Chaos-test your recovery when it’s cheap and you’re watching, not when it fires for the first time under load with a reviewer attached.
Defense in depth, by failure domain
The last piece is the one people most often get subtly wrong. Three copies of the same monitor is not defense in depth. The layers only count if each one catches a failure class the others structurally cannot.
I ended up with three. The way to read them is as blast radius: each ring survives the death of everything inside it.
- On-host, every 2 minutes: the kill-and-revive loop above. Catches crashes and hangs. But it runs on the same box, so if the host dies the watcher dies with it and can’t tell you.

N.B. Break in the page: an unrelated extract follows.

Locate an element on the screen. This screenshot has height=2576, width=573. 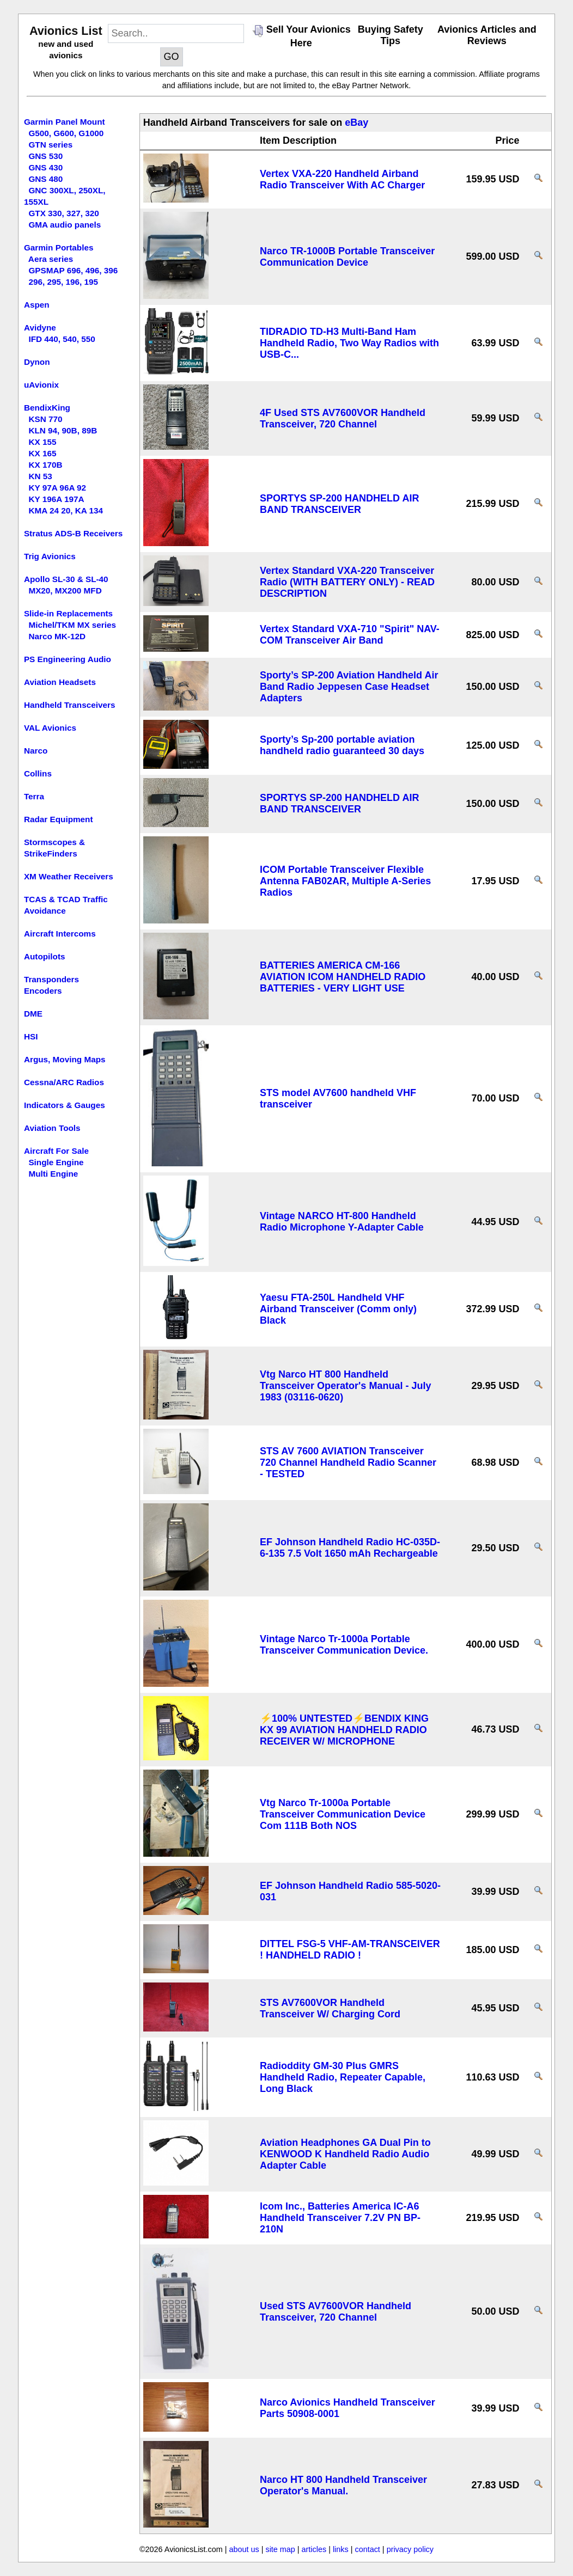 Narco HT 800 Handheld Transceiver Operator's Manual. is located at coordinates (343, 2485).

- On-LAN, every 3 minutes: a second machine probes the public URL and pings my phone. Catches a dead host or a broken tunnel that layer 1 could never report about itself. But both machines sit in the same building, on the same power and the same network.
- Off-site, every few hours: a tiny scheduled job in the cloud hits the public URL and pages me if it’s gone dark. This is the only layer that survives the whole site losing power, because when the two local watchers go down, they can’t tell you they went down.

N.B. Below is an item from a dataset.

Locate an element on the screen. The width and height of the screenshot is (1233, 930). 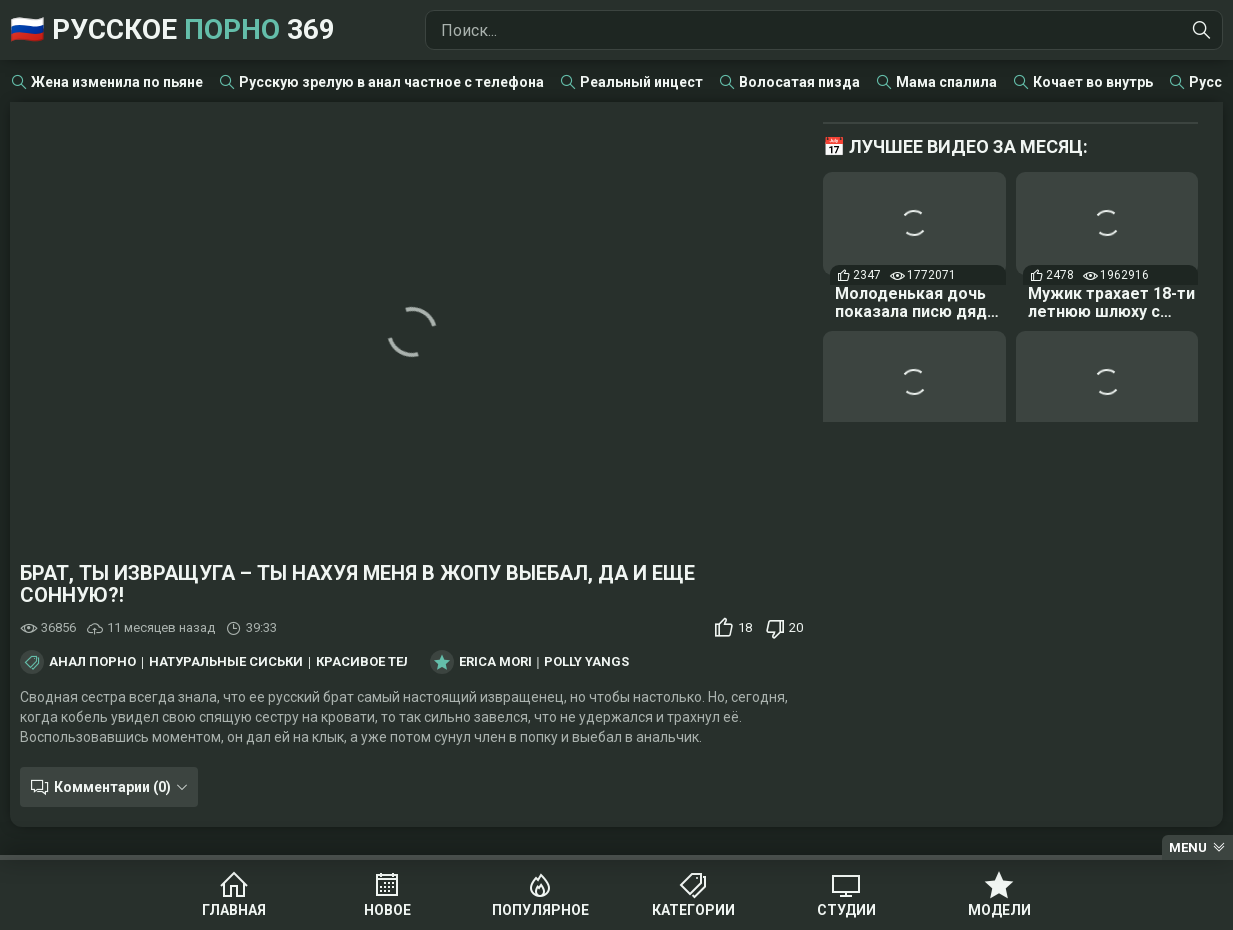 Студии is located at coordinates (846, 910).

That third layer is the real test of whether you have defense in depth: a monitor that shares a failure domain with the thing it watches is not monitoring it. Your on-prem alerting cannot call to tell you the building lost power. Something outside the blast radius has to.
What travels
If you run a model on a box instead of a platform, four things here outlast my specific setup:
Restart=on-failureonly covers crashes. Hangs are the likelier killer for an ML server, and they’re invisible to it.kill -9is a rootless remediation primitive. You own your own process,SIGKILLis “unclean,” and systemd’s restart policy does the work no admin gave you permission to do. (SIGTERMwon’t; it’s classified as clean.)- Probe the real work, not a cheap
/health. If the probe doesn’t run an inference, it cannot see a hung model. - Layer by failure domain. On-host, on-LAN, off-site, each catching what the others can’t. If every layer dies in the same power outage, you don’t have three layers. You have one layer wearing a trench coat.
None of this is fancy. It’s curl, a cron line, and one careful reading of the systemd manual. But it turned a hand-built single-box service into something that quietly fixed itself for three days while I got on with my life. When one important person is watching and you are not, that is the whole game.
One box. One model. Three days of it minding itself.